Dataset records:
——————————
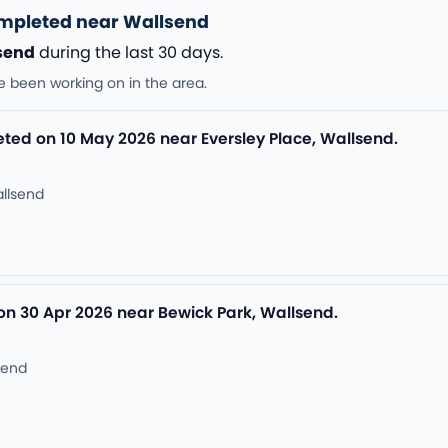
ompleted near Wallsend
send
during the last 30 days.
e been working on in the area.
leted on 10 May 2026 near Eversley Place, Wallsend.
allsend
on 30 Apr 2026 near Bewick Park, Wallsend.
send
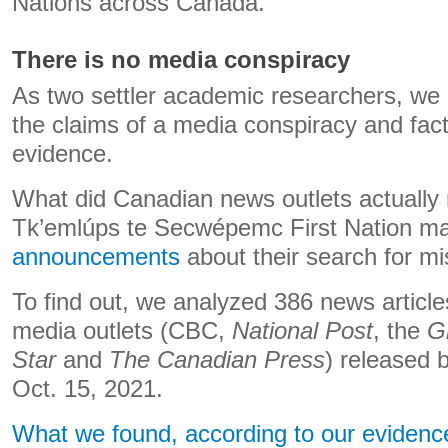
Nations across Canada.
There is no media conspiracy
As two settler academic researchers, we 
the claims of a media conspiracy and fac
evidence.
What did Canadian news outlets actually r
Tk’emlúps te Secwépemc First Nation 
announcements
about their search for mi
To find out, we analyzed 386 news articl
media outlets (CBC,
National Post
, the
G
Star
and
The Canadian Press
) released
Oct. 15, 2021.
What we found, according to our evidenc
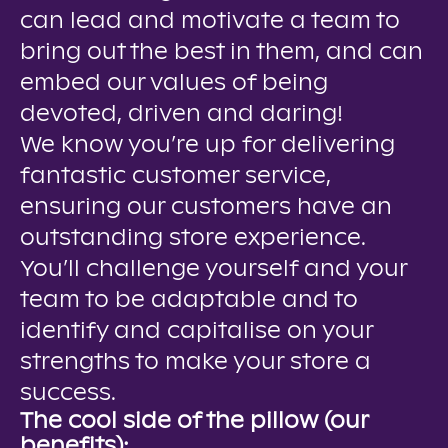
can lead and motivate a team to
bring out the best in them, and can
embed our values of being
devoted, driven and daring!
We know you’re up for delivering
fantastic customer service,
ensuring our customers have an
outstanding store experience.
You’ll challenge yourself and your
team to be adaptable and to
identify and capitalise on your
strengths to make your store a
success.
The cool side of the pillow (our
benefits):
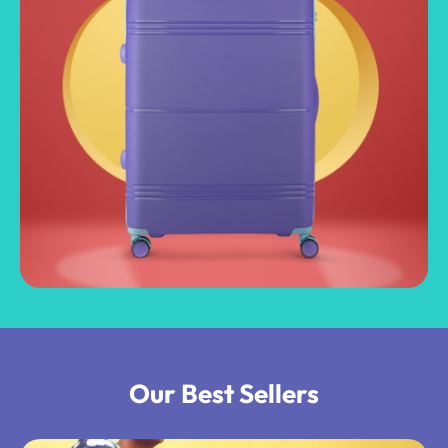
Our Best Sellers​​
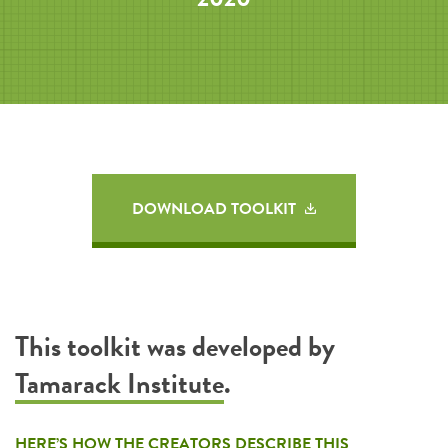
DOWNLOAD TOOLKIT
This toolkit was developed by
Tamarack Institute
.
HERE’S HOW THE CREATORS DESCRIBE THIS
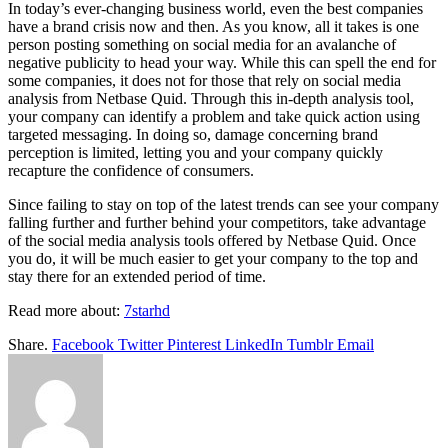
In today’s ever-changing business world, even the best companies
have a brand crisis now and then. As you know, all it takes is one
person posting something on social media for an avalanche of
negative publicity to head your way. While this can spell the end for
some companies, it does not for those that rely on social media
analysis from Netbase Quid. Through this in-depth analysis tool,
your company can identify a problem and take quick action using
targeted messaging. In doing so, damage concerning brand
perception is limited, letting you and your company quickly
recapture the confidence of consumers.
Since failing to stay on top of the latest trends can see your company
falling further and further behind your competitors, take advantage
of the social media analysis tools offered by Netbase Quid. Once
you do, it will be much easier to get your company to the top and
stay there for an extended period of time.
Read more about:
7starhd
Share.
Facebook
Twitter
Pinterest
LinkedIn
Tumblr
Email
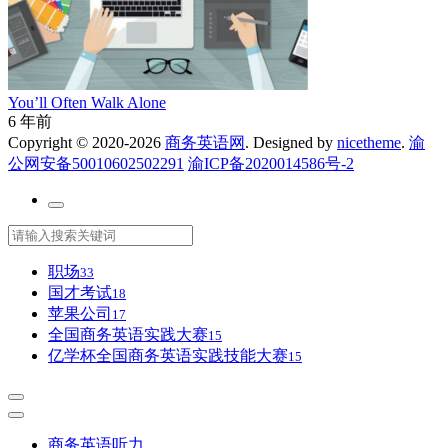
You’ll Often Walk Alone
6 年前
Copyright © 2020-2026
商务英语网
. Designed by
nicetheme
.
渝
公网安备50010602502291
渝ICP备2020014586号-2
职场
33
国才考试
18
苹果公司
17
全国商务英语实践大赛
15
亿学杯全国商务英语实践技能大赛
15
商务英语听力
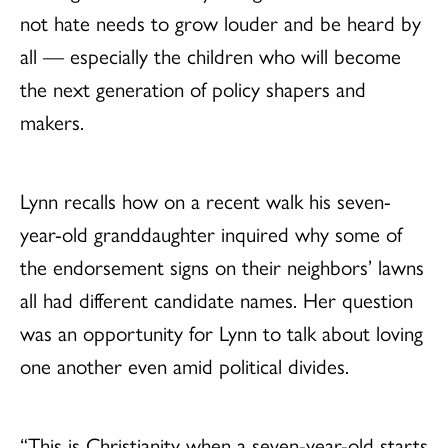
not hate needs to grow louder and be heard by
all — especially the children who will become
the next generation of policy shapers and
makers.
Lynn recalls how on a recent walk his seven-
year-old granddaughter inquired why some of
the endorsement signs on their neighbors’ lawns
all had different candidate names. Her question
was an opportunity for Lynn to talk about loving
one another even amid political divides.
“This is Christianity when a seven-year-old starts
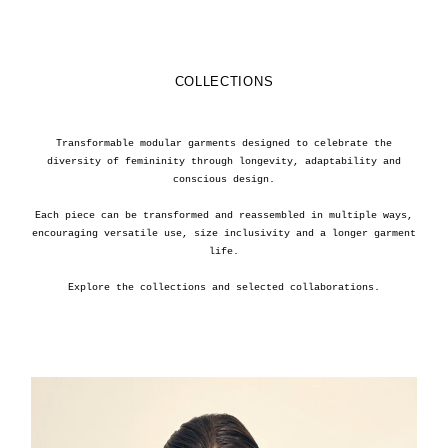
COLLECTIONS
Transformable modular garments designed to celebrate the
diversity of femininity through longevity, adaptability and
conscious design.
Each piece can be transformed and reassembled in multiple ways,
encouraging versatile use, size inclusivity and a longer garment
life.
Explore the collections and selected collaborations.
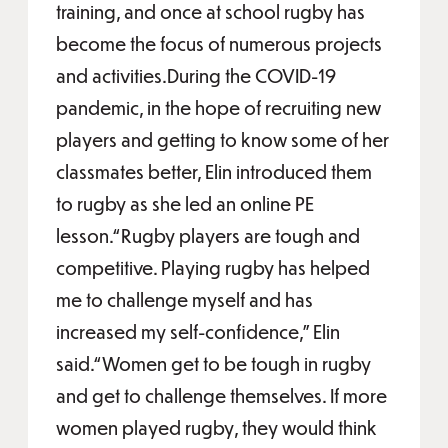
training, and once at school rugby has
become the focus of numerous projects
and activities.During the COVID-19
pandemic, in the hope of recruiting new
players and getting to know some of her
classmates better, Elin introduced them
to rugby as she led an online PE
lesson.“Rugby players are tough and
competitive. Playing rugby has helped
me to challenge myself and has
increased my self-confidence,” Elin
said.“Women get to be tough in rugby
and get to challenge themselves. If more
women played rugby, they would think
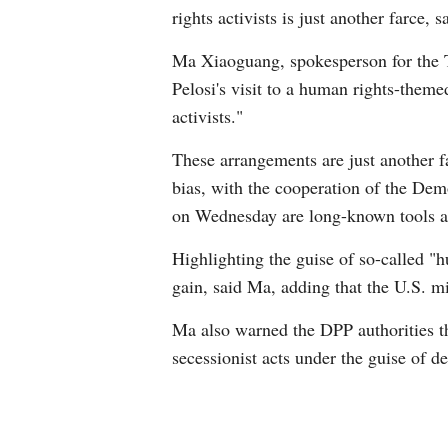
rights activists is just another farc
Ma Xiaoguang, spokesperson for the T
Pelosi's visit to a human rights-the
activists."
These arrangements are just another f
bias, with the cooperation of the Demo
on Wednesday are long-known tools an
Highlighting the guise of so-called "
gain, said Ma, adding that the U.S. m
Ma also warned the DPP authorities tha
secessionist acts under the guise of 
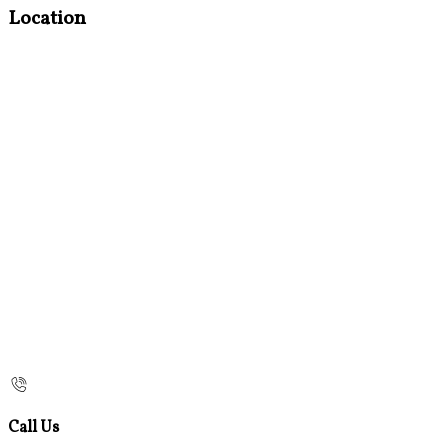
Location
Call Us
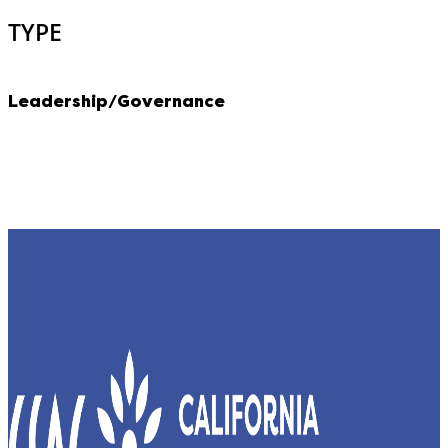
TYPE
Leadership/Governance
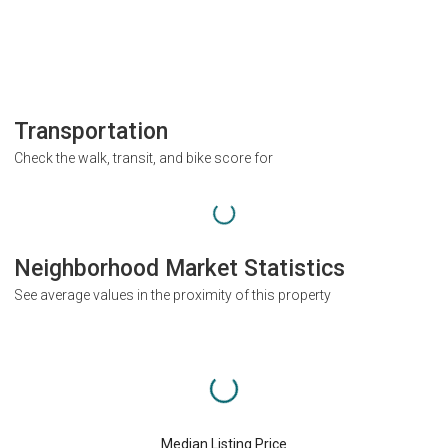
Transportation
Check the walk, transit, and bike score for
Neighborhood Market Statistics
See average values in the proximity of this property
Median Listing Price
——————————
*Task requirements*: Reproduce every record above exactly, but leave out the pictures.

*The answer*:
ompleted near Wallsend
send
during the last 30 days.
e been working on in the area.
leted on 10 May 2026 near Eversley Place, Wallsend.
allsend
on 30 Apr 2026 near Bewick Park, Wallsend.
send
Nations across Canada.
There is no media conspiracy
As two settler academic researchers, we 
the claims of a media conspiracy and fac
evidence.
What did Canadian news outlets actually r
Tk’emlúps te Secwépemc First Nation 
announcements
about their search for mi
To find out, we analyzed 386 news articl
media outlets (CBC,
National Post
, the
G
Star
and
The Canadian Press
) released
Oct. 15, 2021.
What we found, according to our evidenc
can lead and motivate a team to
bring out the best in them, and can
embed our values of being
devoted, driven and daring!
We know you’re up for delivering
fantastic customer service,
ensuring our customers have an
outstanding store experience.
You’ll challenge yourself and your
team to be adaptable and to
identify and capitalise on your
strengths to make your store a
success.
The cool side of the pillow (our
benefits):
Our Best Sellers​​
DOWNLOAD TOOLKIT
This toolkit was developed by
Tamarack Institute
.
HERE’S HOW THE CREATORS DESCRIBE THIS
In today’s ever-changing business world, even the best companies
have a brand crisis now and then. As you know, all it takes is one
person posting something on social media for an avalanche of
negative publicity to head your way. While this can spell the end for
some companies, it does not for those that rely on social media
analysis from Netbase Quid. Through this in-depth analysis tool,
your company can identify a problem and take quick action using
targeted messaging. In doing so, damage concerning brand
perception is limited, letting you and your company quickly
recapture the confidence of consumers.
Since failing to stay on top of the latest trends can see your company
falling further and further behind your competitors, take advantage
of the social media analysis tools offered by Netbase Quid. Once
you do, it will be much easier to get your company to the top and
stay there for an extended period of time.
Read more about:
7starhd
Share.
Facebook
Twitter
Pinterest
LinkedIn
Tumblr
Email
You’ll Often Walk Alone
6 年前
Copyright © 2020-2026
商务英语网
. Designed by
nicetheme
.
渝
公网安备50010602502291
渝ICP备2020014586号-2
职场
33
国才考试
18
苹果公司
17
全国商务英语实践大赛
15
亿学杯全国商务英语实践技能大赛
15
商务英语听力
not hate needs to grow louder and be heard by
all — especially the children who will become
the next generation of policy shapers and
makers.
Lynn recalls how on a recent walk his seven-
year-old granddaughter inquired why some of
the endorsement signs on their neighbors’ lawns
all had different candidate names. Her question
was an opportunity for Lynn to talk about loving
one another even amid political divides.
“This is Christianity when a seven-year-old starts
COLLECTIONS
Transformable modular garments designed to celebrate the
diversity of femininity through longevity, adaptability and
conscious design.
Each piece can be transformed and reassembled in multiple ways,
encouraging versatile use, size inclusivity and a longer garment
life.
Explore the collections and selected collaborations.
training, and once at school rugby has
become the focus of numerous projects
and activities.During the COVID-19
pandemic, in the hope of recruiting new
players and getting to know some of her
classmates better, Elin introduced them
to rugby as she led an online PE
lesson.“Rugby players are tough and
competitive. Playing rugby has helped
me to challenge myself and has
increased my self-confidence,” Elin
said.“Women get to be tough in rugby
and get to challenge themselves. If more
women played rugby, they would think
rights activists is just another farc
Ma Xiaoguang, spokesperson for the T
Pelosi's visit to a human rights-the
activists."
These arrangements are just another f
bias, with the cooperation of the Demo
on Wednesday are long-known tools an
Highlighting the guise of so-called "
gain, said Ma, adding that the U.S. m
Ma also warned the DPP authorities tha
secessionist acts under the guise of 
Location
Call Us
TYPE
Leadership/Governance
Transportation
Check the walk, transit, and bike score for
Neighborhood Market Statistics
See average values in the proximity of this property
Median Listing Price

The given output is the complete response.